All the animation occurs in displayAnimate(), so if is not called frequently animations slow or stop. MD_Parola does not use any timer interrupts within the library. All timing is done based on millis(), which is why nothing happens unless you keep running displayAnimate().
Message display can be stopped before the animation ends by using the displaySuspend() or displayReset() method, depending on the effect required. An alternative is to just not invoke displayAnimate().
6. Font File Substitution
The font data format is defined in the MD_MAD72XX library. You can add your own font to override the system font using the setFont() method.
Defining your own font is easy but tedious (see this previous post).
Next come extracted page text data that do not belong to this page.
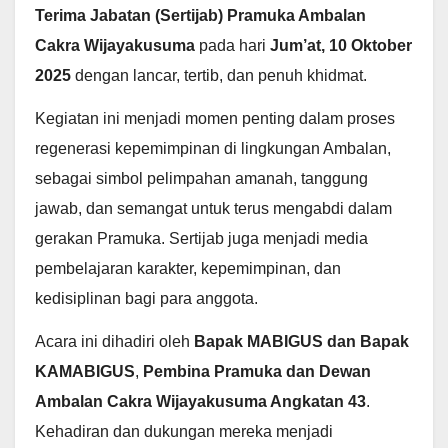
Terima Jabatan (Sertijab) Pramuka Ambalan
Cakra Wijayakusuma
pada hari
Jum’at, 10 Oktober
2025
dengan lancar, tertib, dan penuh khidmat.
Kegiatan ini menjadi momen penting dalam proses
regenerasi kepemimpinan di lingkungan Ambalan,
sebagai simbol pelimpahan amanah, tanggung
jawab, dan semangat untuk terus mengabdi dalam
gerakan Pramuka. Sertijab juga menjadi media
pembelajaran karakter, kepemimpinan, dan
kedisiplinan bagi para anggota.
Acara ini dihadiri oleh
Bapak MABIGUS dan Bapak
KAMABIGUS
,
P
embina Pramuka dan Dewan
Ambalan Cakra Wijayakusuma Angkatan 43
.
Kehadiran dan dukungan mereka menjadi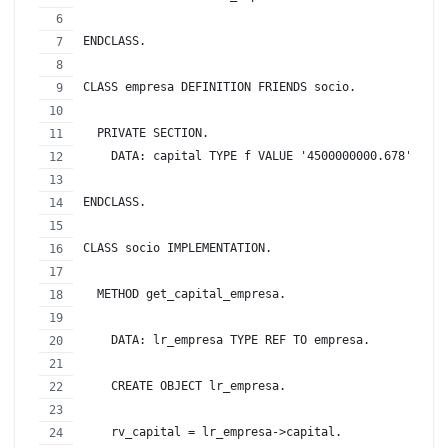
ENDCLASS.
CLASS empresa DEFINITION FRIENDS socio.
  PRIVATE SECTION.
    DATA: capital TYPE f VALUE '4500000000.678'.
ENDCLASS.
CLASS socio IMPLEMENTATION.
  METHOD get_capital_empresa.
    DATA: lr_empresa TYPE REF TO empresa.
    CREATE OBJECT lr_empresa.
    rv_capital = lr_empresa->capital.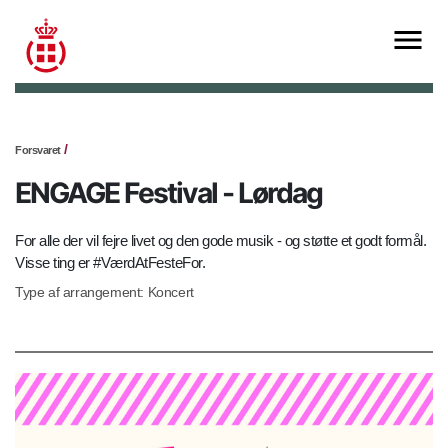
Forsvaret
ENGAGE Festival - Lørdag
For alle der vil fejre livet og den gode musik - og støtte et godt formål.
Visse ting er #VærdAtFesteFor.
Type af arrangement: Koncert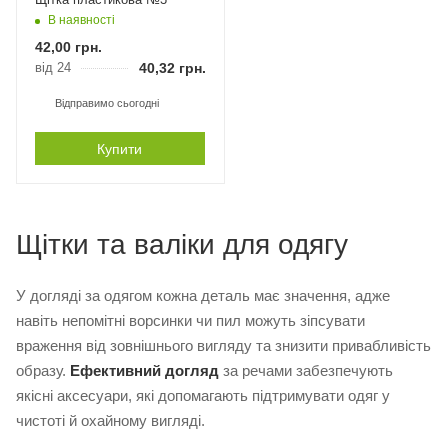
В наявності
42,00
грн.
від 24
40,32
грн.
Відправимо сьогодні
Купити
Щітки та валіки для одягу
У догляді за одягом кожна деталь має значення, адже
навіть непомітні ворсинки чи пил можуть зіпсувати
враження від зовнішнього вигляду та знизити привабливість
образу.
Ефективний догляд
за речами забезпечують
якісні аксесуари, які допомагають підтримувати одяг у
чистоті й охайному вигляді.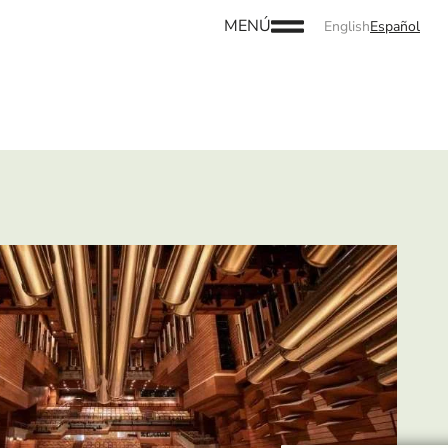
MENÚ
English
Español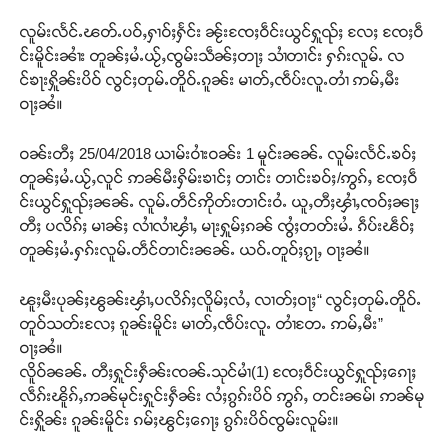
လူမ်းလႅင်ႉၽတ်ႉပဝ်ႇႁၢဝ်ႈႁႅင်း ၼႂ်းၸႄႈဝဵင်းယွင်ႁူၺ်ႈ လႄႈ ၸႄႈဝဵ
င်းမိူင်းၼၢႆး တူၼ်ႈမႆႉယႂ်ႇၸွမ်းသဵၼ်ႈတႃႈ သၢႆတၢင်း ႁၵ်းလူမ်ႉ လ
င်ၶႃးႁိူၼ်းပိဝ် လွင်ႈတုမ်ႉတိူဝ်ႉၵူၼ်း မၢတ်ႇၸဵပ်းလူႉတၢႆ ဢမ်ႇမီး
ဝႃႈၼႆ။
ဝၼ်းတီႈ 25/04/2018 ယၢမ်းဝၢႆးဝၼ်း 1 မူင်းၼၼ်ႉ လူမ်းလႅင်ႉၶဝ်ႈ
တူၼ်ႈမႆႉယႂ်ႇလူင် ဢၼ်မီးႁိမ်းၶၢင်ႈ တၢင်း တၢင်းၶဝ်ႈ/ဢွၵ်ႇ ၸႄႈဝဵ
င်းယွင်ႁူၺ်ႈၼၼ်ႉ လူမ်ႉတဵင်ဢိုတ်းတၢင်းဝႆႉ ယူႇတီႈၾၢႆႇၸဝ်ႈၼႃႈ
တီႈ ပလိၵ်ႈ မၢၼ်ႈ လၢႆလၢႆၾၢႆႇ မႃးႁူမ်ႈၵၼ် ၸွႆႈတတ်းမႆႉ ၵဵပ်းၽဵဝ်ႈ
တူၼ်ႈမႆႉႁၵ်းလူမ်ႉတဵင်တၢင်းၼၼ်ႉ ယဝ်ႉတူဝ်ႈၵႂႃႇ ဝႃႈၼႆ။
ၽူႈမီးပုၼ်ႈၽွၼ်းၾၢႆႇပလိၵ်ႈလိူမ်ႈလႆႇ လၢတ်ႈဝႃႈ“ လွင်ႈတုမ်ႉတိူဝ်ႉ
တူဝ်သတ်းလႄႈ ၵူၼ်းမိူင်း မၢတ်ႇၸဵပ်းလူႉ တၢႆတႄႉ ဢမ်ႇမီး”
ဝႃႈၼႆ။
လိူဝ်ၼၼ်ႉ တီႈႁူင်းႁဵၼ်းၸၼ်ႉသုင်မၢႆ(1) ၸႄႈဝဵင်းယွင်ႁူၺ်ႈၵေႃႈ
လဵၵ်းၽိူၵ်ႇဢၼ်မုင်းႁူင်းႁဵၼ်း လႆႈၵွၵ်းပိဝ် ဢွၵ်ႇ တင်းၼမ်၊ ဢၼ်မု
င်းႁိူၼ်း ၵူၼ်းမိူင်း ၵမ်ႈၽွင်ႈၵေႃႈ ၵွၵ်းပိဝ်ၸွမ်းလူမ်း။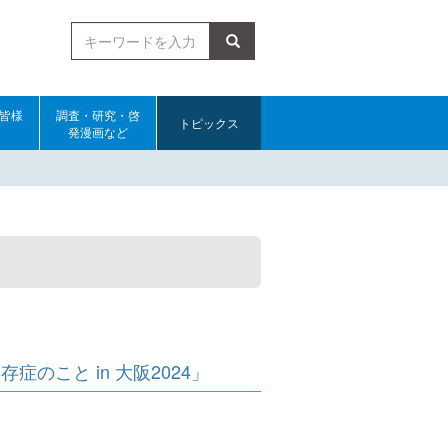
検索
皆様
調査・研究・啓
トピックス
発漫画など
のこと in 大阪2024」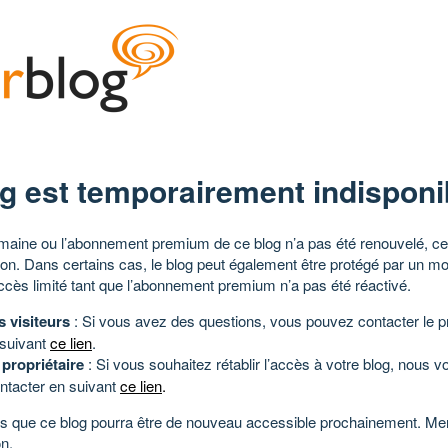
g est temporairement indisponi
aine ou l’abonnement premium de ce blog n’a pas été renouvelé, ce 
tion. Dans certains cas, le blog peut également être protégé par un m
ccès limité tant que l’abonnement premium n’a pas été réactivé.
s visiteurs
: Si vous avez des questions, vous pouvez contacter le pr
 suivant
ce lien
.
 propriétaire
: Si vous souhaitez rétablir l’accès à votre blog, nous v
ntacter en suivant
ce lien
.
 que ce blog pourra être de nouveau accessible prochainement. Mer
n.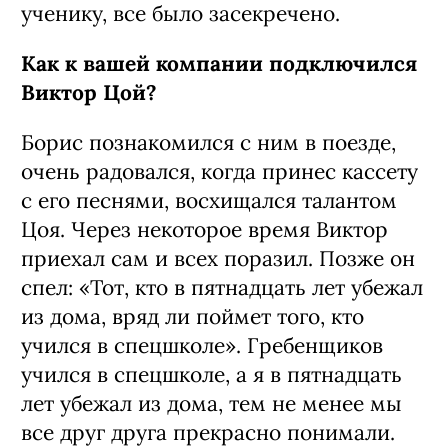
ученику, все было засекречено.
Как к вашей компании подключился
Виктор Цой?
Борис познакомился с ним в поезде,
очень радовался, когда принес кассету
с его песнями, восхищался талантом
Цоя. Через некоторое время Виктор
приехал сам и всех поразил. Позже он
спел: «Тот, кто в пятнадцать лет убежал
из дома, вряд ли поймет того, кто
учился в спецшколе». Гребенщиков
учился в спецшколе, а я в пятнадцать
лет убежал из дома, тем не менее мы
все друг друга прекрасно понимали.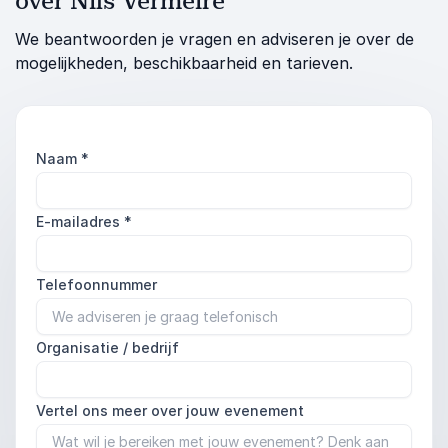
over Nils Vermeire
We beantwoorden je vragen en adviseren je over de
mogelijkheden, beschikbaarheid en tarieven.
Naam
*
E-mailadres
*
Telefoonnummer
Organisatie / bedrijf
Vertel ons meer over jouw evenement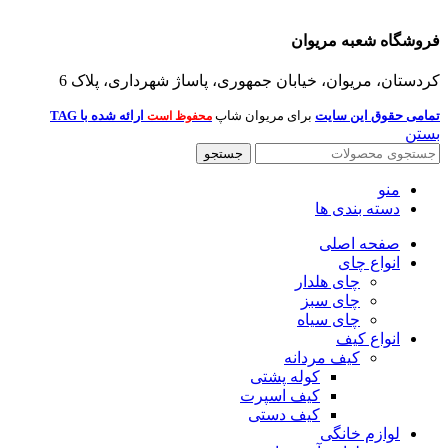
فروشگاه شعبه مریوان
کردستان، مریوان، خیابان جمهوری، پاساژ شهرداری، پلاک 6
تمامی حقوق این سایت
برای مریوان شاپ
ارائه شده با TAG
محفوظ است
بستن
جستجو
منو
دسته بندی ها
صفحه اصلی
انواع چای
چای هلدار
چای سبز
چای سیاه
انواع کیف
کیف مردانه
کوله پشتی
کیف اسپرت
کیف دستی
لوازم خانگی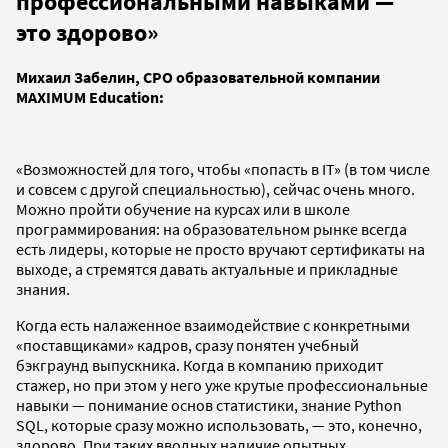
профессиональными навыками —
это здорово»
Михаил Забелин, CPO образовательной компании
MAXIMUM Education:
«Возможностей для того, чтобы «попасть в IT» (в том числе
и совсем с другой специальностью), сейчас очень много.
Можно пройти обучение на курсах или в школе
программирования: на образовательном рынке всегда
есть лидеры, которые не просто вручают сертификаты на
выходе, а стремятся давать актуальные и прикладные
знания.
Когда есть налаженное взаимодействие с конкретными
«поставщиками» кадров, сразу понятен учебный
бэкграунд выпускника. Когда в компанию приходит
стажер, но при этом у него уже крутые профессиональные
навыки — понимание основ статистики, знание Python
SQL, которые сразу можно использовать, — это, конечно,
здорово. При таких вводных наличие опытных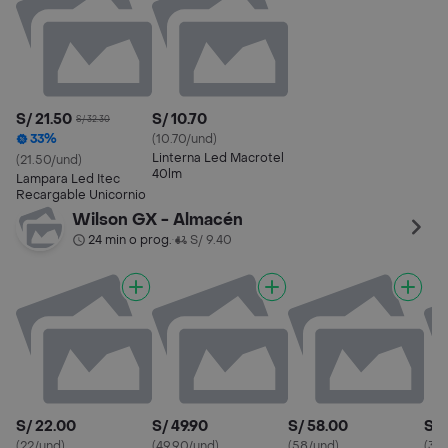
S/ 21.50
S/ 10.70
S/ 32.30
33%
(10.70/und)
Linterna Led Macrotel
(21.50/und)
40lm
Lampara Led Itec
Recargable Unicornio
Wilson GX - Almacén
24 min o prog.
S/ 9.40
•
S/ 22.00
S/ 49.90
S/ 58.00
S/ 
(22/und)
(49.90/und)
(58/und)
(30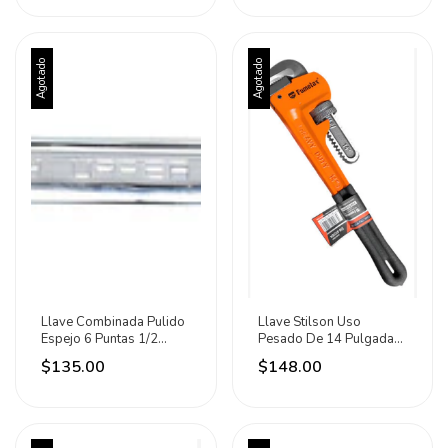
Agotado
Agotado
Llave Combinada Pulido
Llave Stilson Uso
Espejo 6 Puntas 1/2
Pesado De 14 Pulgadas
PuLG Urrea
Mango Rubber Fumetax
$135.00
$148.00
Naranja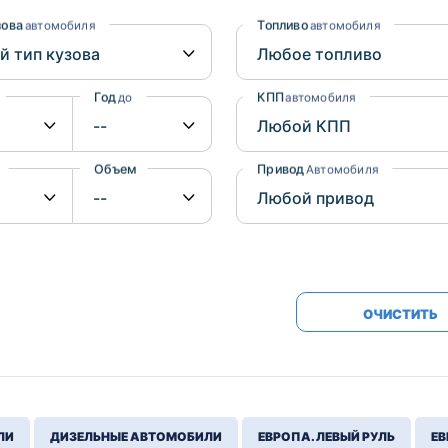
Honda
Mercedes-
зова
Топливо
автомобиля
автомобиля
Mazda
BMW
Mitsubishi
Audi
Год
КПП
до
автомобиля
Subaru
Daihatsu
Suzuki
Объем
Привод
от
до
Автомобиля
ОЧИСТИТЬ
ЛИ
ДИЗЕЛЬНЫЕ АВТОМОБИЛИ
ЕВРОПА. ЛЕВЫЙ РУЛЬ
ЕВ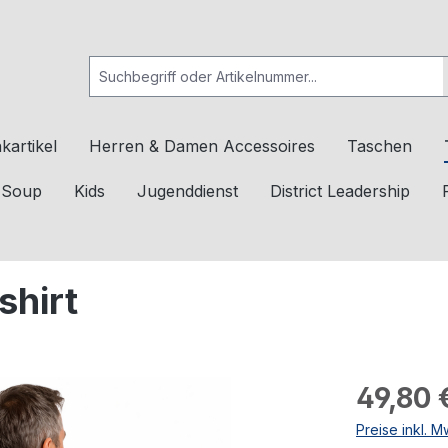
kartikel
Herren & Damen Accessoires
Taschen
c Soup
Kids
Jugenddienst
District Leadership
shirt
49,80 
Preise inkl. 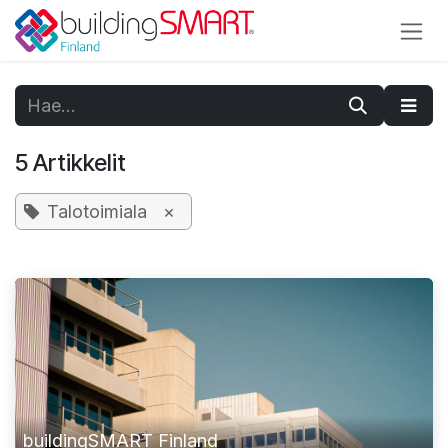
Siirry sisältöön
5 Artikkelit
Talotoimiala
×
buildingSMART Finland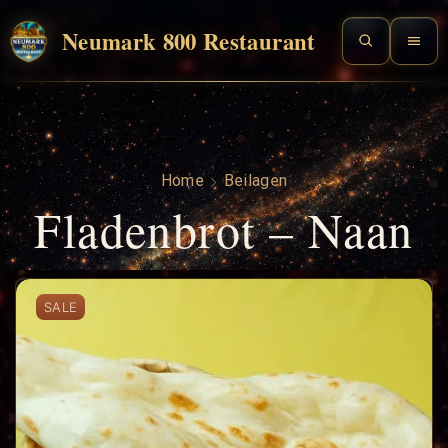
Neumark 800 Restaurant
Home
Beilagen
Fladenbrot – Naan
SALE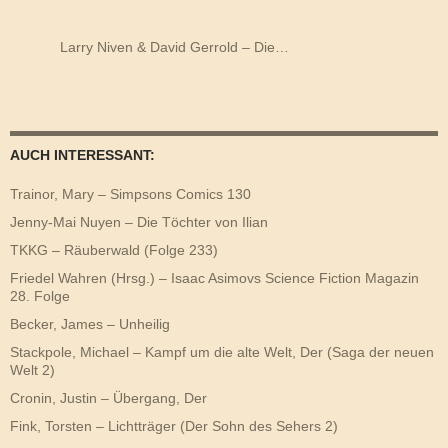
Larry Niven & David Gerrold – Die…
AUCH INTERESSANT:
Trainor, Mary – Simpsons Comics 130
Jenny-Mai Nuyen – Die Töchter von Ilian
TKKG – Räuberwald (Folge 233)
Friedel Wahren (Hrsg.) – Isaac Asimovs Science Fiction Magazin
28. Folge
Becker, James – Unheilig
Stackpole, Michael – Kampf um die alte Welt, Der (Saga der neuen
Welt 2)
Cronin, Justin – Übergang, Der
Fink, Torsten – Lichtträger (Der Sohn des Sehers 2)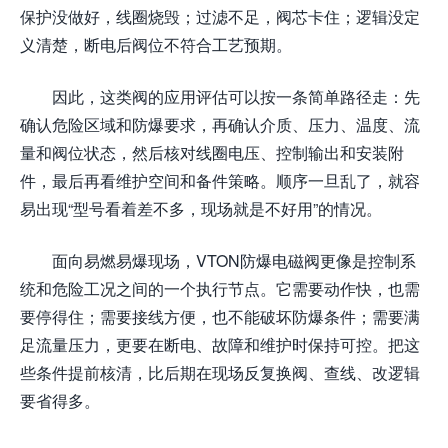
保护没做好，线圈烧毁；过滤不足，阀芯卡住；逻辑没定
义清楚，断电后阀位不符合工艺预期。
因此，这类阀的应用评估可以按一条简单路径走：先
确认危险区域和防爆要求，再确认介质、压力、温度、流
量和阀位状态，然后核对线圈电压、控制输出和安装附
件，最后再看维护空间和备件策略。顺序一旦乱了，就容
易出现“型号看着差不多，现场就是不好用”的情况。
面向易燃易爆现场，VTON防爆电磁阀更像是控制系
统和危险工况之间的一个执行节点。它需要动作快，也需
要停得住；需要接线方便，也不能破坏防爆条件；需要满
足流量压力，更要在断电、故障和维护时保持可控。把这
些条件提前核清，比后期在现场反复换阀、查线、改逻辑
要省得多。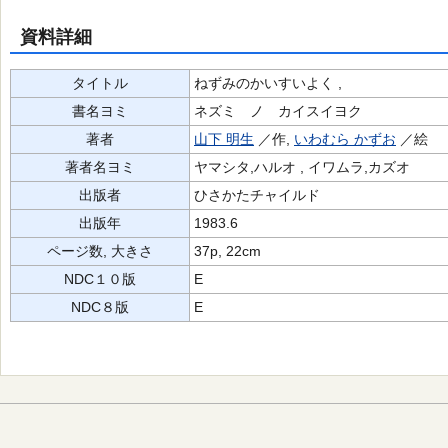
資料詳細
タイトル
ねずみのかいすいよく ,
書名ヨミ
ネズミ ノ カイスイヨク
著者
山下 明生
／作,
いわむら かずお
／絵
著者名ヨミ
ヤマシタ,ハルオ , イワムラ,カズオ
出版者
ひさかたチャイルド
出版年
1983.6
ページ数, 大きさ
37p, 22cm
NDC１０版
E
NDC８版
E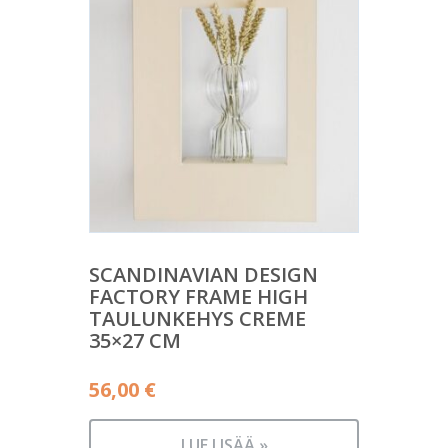
SCANDINAVIAN DESIGN
FACTORY FRAME HIGH
TAULUNKEHYS CREME
35×27 CM
56,00
€
LUE LISÄÄ »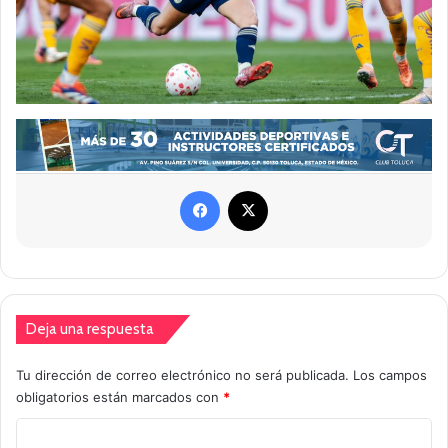
Facebook
X
Deja una respuesta
Tu dirección de correo electrónico no será publicada.
Los campos
obligatorios están marcados con
*
C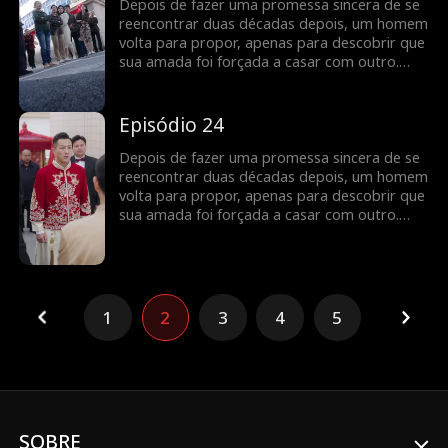
ser feita, permitindo que finalmente fiquem
Depois de fazer uma promessa sincera de se
juntos?
reencontrar duas décadas depois, um homem
volta para propor, apenas para descobrir que
sua amada foi forçada a casar com outro.
Determinado a descobrir a verdade e expor
as ações do culpado, ele embarca em uma
jornada para lutar por seu amor. Será que o
Episódio 24
verdadeiro amor pode prevalecer e a justiça
ser feita, permitindo que finalmente fiquem
Depois de fazer uma promessa sincera de se
juntos?
reencontrar duas décadas depois, um homem
volta para propor, apenas para descobrir que
sua amada foi forçada a casar com outro.
Determinado a descobrir a verdade e expor
as ações do culpado, ele embarca em uma
jornada para lutar por seu amor. Será que o
verdadeiro amor pode prevalecer e a justiça
ser feita, permitindo que finalmente fiquem
1
2
3
4
5
juntos?
SOBRE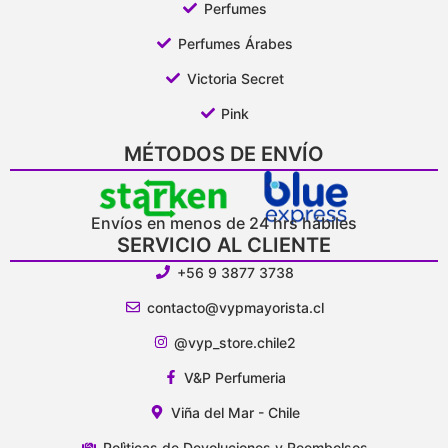
Perfumes
Perfumes Árabes
Victoria Secret
Pink
MÉTODOS DE ENVÍO
Envíos en menos de 24 hrs hábiles
SERVICIO AL CLIENTE
+56 9 3877 3738
contacto@vypmayorista.cl
@vyp_store.chile2
V&P Perfumeria
Viña del Mar - Chile
Polìticas de Devoluciones y Reembolsos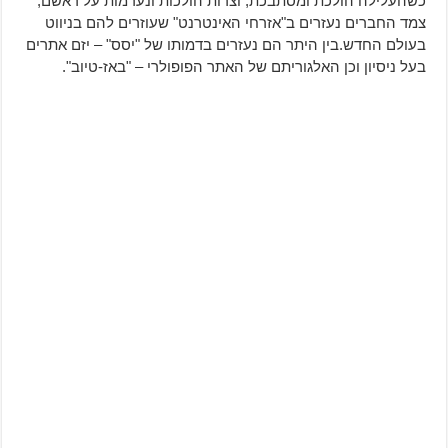
כשהעלילה הולכת ומסתבכת, וצרות הולכות ונערמות על ראשם,
צמד החברים נעזרים ב"אזרחי האינטרנט" שעוזרים להם בניווט
בעולם החדש.בין היתר הם נעזרים בדמותו של "יסס" – יזם אתרים
בעל ניסיון וכן האלגוריתם של האתר הפופולרי – "באז-טיוב".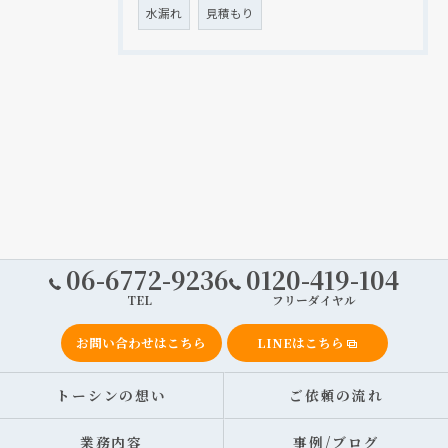
水漏れ
見積もり
06-6772-9236
0120-419-104
TEL
フリーダイヤル
お問い合わせはこちら
LINEはこちら
トーシンの想い
ご依頼の流れ
業務内容
事例/ブログ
MD_MAX72XX also includes a couple of utilities for modifying/creating font data. If you don’t use Microsoft Excel then this third party tool may be useful once you have read the documentation.
The format of the font data is explained in the MD_MAX72XX library documentation.
There are practical limits to the size of the font data. From version 3.2.0 MD_MAX72XX allows for 65535 characters in the font file. On a small processor (eg, Uno) there is not enough flash memory to hold this much data. On a practical level, you also need to define all the characters in the font file, a long job!
7. Characters not Displaying Properly
This issue usually relates to character data in UTF-8 format being processed as straight ASCII characters.
The MD_Parola UTF8 example and this previous post provide details and code to overcome this issue.
8. Need More Flash Memory for my Code
The memory footprint of the MD_Parola library can be reduced to free up additional Flash Memory. There are a number of #defines in the Parola header file that allow you to turn off animation groups that you may not be using. Look for ENA_MISC, ENA_WIPE, ENA_SCAN, ENA_SCR_DIA, ENA_OPNCLS, ENA_GROW and ENA_SPRITE.
In the MD_MAX72XX font file, the latest version 3+ font definitions allow for smaller font files if you are only using a subset of the ASCII characters. You can set a start and end index code for the font data. See the MD_MAX72XX documentation or the header file for a description of the font file file format. You will need to edit the first line of the font data and change the number of table entries to match the definition. Removing the characters with code > 127 can gain quite a bit of flash memory for the sketch.
And, of course, when all else fails read the manual. All library documentation is in the relevant docs subfolder (open the file index.html). Each library also has many examples that illustrate how the library methods are combined to achieve an outcome, or can be used as starting point for your own project.